Lucinda Williams, 'West' (Lost Highway)

Despite slips, another iconic world-weary journey.

Leave it to Americana's favorite fiftysomething enfant terrible to set her greatest work against her worst. Producer Hal Willner weaves organ and violins through stunning vignettes like "Rescue" and anatomy-of-a-teardrop "Mama You Sweet," each nudged forward by Bill Frisell's jazzy hypno-wheels of guitar.

Field Music, 'Tones of Town' (Memphis Industries)

Excessively clever second album from slippery Brits.

This fresh-faced trio makes pop music for snobs, bending familiar sounds into odd shapes, like an even more fidgety XTC. In less ironic hands, the creamy-sweet voices (shades of Yes or Supertramp) and clean, perky grooves might be a source of mindless comfort, but here, they're unstable elements in a constantly shifting landscape that induces a sense of gnawing anxiety.

Jesse Sykes & the Sweet Hereafter, 'Like, Love, Lust & the Open Halls of the Soul' (Barsuk)

Woozy, ghostly alt rock gems from Seattle chanteuse.

"Those were happy times," Jesse Sykes exhales frostily over tremulous spy-movie guitar, but her lyrical interest in clouds, ghosts, and broken branches raises some doubts. Regardless, the riveting porch noir of the Sweet Hereafter is her ticket to heaven.

Trans Am, 'Sex Change' (Thrill Jockey)

Jumpy dance rock never quite transcends its influences.

Once the Atari 2600 of the post-rock scene, D.C.'s Trans Am now allow their metronomic rhythms to loosen up and go disco when the mood suits. Primarily instrumental -- with an occasional chanting vocal -- their eighth album never rests in one spot.

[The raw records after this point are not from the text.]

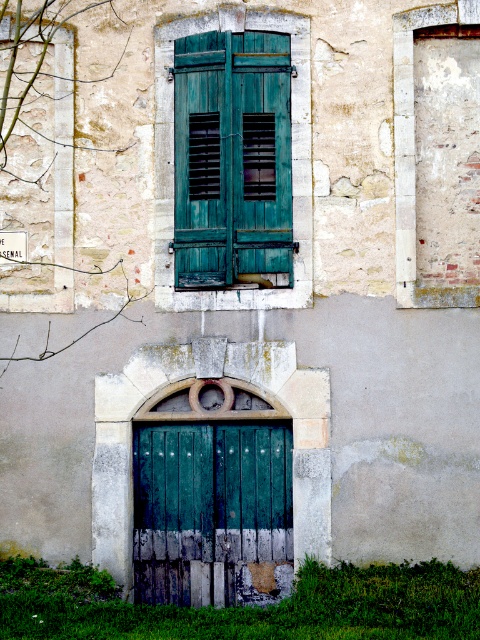 Question: Which point is closer to the camera taking this photo?

Choices:
 (A) (228, 172)
 (B) (235, 557)

Answer: (A)

Question: Can you confirm if teal wood shutters at center is smaller than green wooden door at center?

Choices:
 (A) yes
 (B) no

Answer: (B)

Question: Does teal wood shutters at center appear on the left side of green wooden door at center?

Choices:
 (A) yes
 (B) no

Answer: (B)

Question: Which object is closer to the camera taking this photo?

Choices:
 (A) green wooden door at center
 (B) teal wood shutters at center

Answer: (B)

Question: Does teal wood shutters at center lie in front of green wooden door at center?

Choices:
 (A) yes
 (B) no

Answer: (A)

Question: Which point is closer to the camera taking this photo?

Choices:
 (A) (244, 200)
 (B) (153, 492)

Answer: (A) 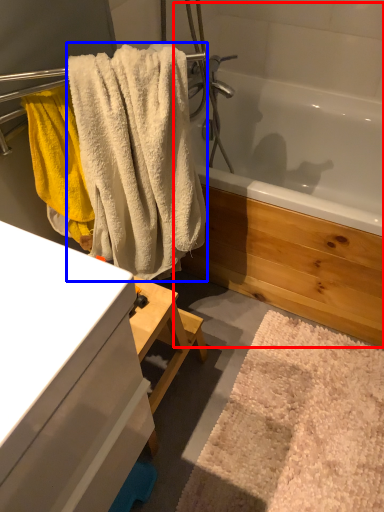 Question: Which object is closer to the camera taking this photo, jacuzzi (highlighted by a red box) or towel (highlighted by a blue box)?

Choices:
 (A) jacuzzi
 (B) towel

Answer: (B)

Kristin Hersh, 'Learn to Sing Like a Star' (Yep Roc)

Throwing Muse does not want what she hasn't got.

'Stars Learn to Sing Like Me' might've been a more accurate title for the latest solo album by this 40-year-old mother of four, whose mid-'80s power trio, Throwing Muses, laid the groundwork for subsequent women-in-rock heavyweights like Polly Jean Harvey and Sinéad O'Connor.

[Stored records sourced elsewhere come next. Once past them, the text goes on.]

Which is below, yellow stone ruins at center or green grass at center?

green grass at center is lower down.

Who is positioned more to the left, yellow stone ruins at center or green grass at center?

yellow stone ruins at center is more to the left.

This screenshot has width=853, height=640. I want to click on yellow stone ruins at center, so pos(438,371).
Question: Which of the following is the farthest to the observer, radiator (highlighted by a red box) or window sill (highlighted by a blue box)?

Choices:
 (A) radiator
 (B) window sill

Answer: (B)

Busdriver, 'RoadKillOvercoat' (Anti-/Epitaph)

Los Angeles MC speaks his maddening mind -- at length.

Regan "Busdriver" Farquhar embodies everything exhilarating and frustrating about indie-underground hip-hop. He's got a savagely self-aware wit, a gift for freewheelin' lyrical flights, producer friends who burrow inside his tracks and draw out their mad moods, and the most minimal capacity for anything resembling an accessible hook.